Osserva parte ricorrente che la motivazione della sentenza è insufficiente e omessa,
considerato che il Tribunale adito non prende in esame in maniera approfondita il caso di
specie e valuta troppo superficialmente sia l’an debeatur, stabilendo la corresponsabilità in
eguale misura del 50% di entrambe le parti nella produzione dell’evento dannoso; sia il
quantum debeatur, condividendo l’iter giuridico seguito dal giudice di prime cure.
Prosegue la M. che, quanto all’an, scarso rilievo è stato dato alla condotta tenuta dal
conducente dell’autobus, essendosi il Giudice soffermato sulla ricerca di elementi di colpa
a suo carico, indiziari e presuntivi.
In ordine al quantum debeatur la motivazione è considerata insufficiente in quanto il
decisum si fonda sul mero rinvio all’iter logico seguito dal Giudice di prime cure, richiamato
in modo acritico e non ricollegato espressamente alla fattispecie controversa.
Il motivo è inammissibile per mancanza della sintesi descrittiva del fatto.
Giusta la testuale previsione dell’art. 366 bis, infatti, nel caso previsto dall’art. 360 c.p.c.,
comma 1, n. 5, l’illustrazione di ciascun motivo deve contenere, a pena di inammissibilità,
la chiara indicazione del fatto controverso in relazione al quale la motivazione si assume
omessa o contraddittoria, ovvero le ragioni per le quali la dedotta insufficienza della
motivazione la rende inidonea a giustificare la decisione.

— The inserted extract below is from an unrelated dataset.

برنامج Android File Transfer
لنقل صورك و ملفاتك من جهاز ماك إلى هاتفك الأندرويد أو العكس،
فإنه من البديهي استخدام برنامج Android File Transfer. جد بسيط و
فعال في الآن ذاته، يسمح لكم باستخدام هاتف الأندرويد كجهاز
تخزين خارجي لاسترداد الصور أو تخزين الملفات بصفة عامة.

Peraltro, come si è premesso, la sentenza impugnata, quanto al punto controverso,
appare sorretta da idonea motivazione che rende la decisione non censurabile in
cassazione, non avendo neppure parte ricorrente utilmente addotto specifici elementi
diretti a confutare la base logica del ragionamento del giudice di merito.
Per tutte le ragioni che precedono il ricorso deve essere dichiarato inammissibile, con
condanna di parte ricorrente alle spese del giudizio di cassazione che si liquidano come in
dispositivo.
PQM
La Corte dichiara il ricorso inammissibile e condanna parte ricorrente, in favore di Ina
Assitalia, alle spese del giudizio di cassazione che liquida in Euro 1.200,00, di cui
Euro1.000,00 per compensi, oltre accessori di legge.
Così deciso in Roma, il 4 luglio 2013.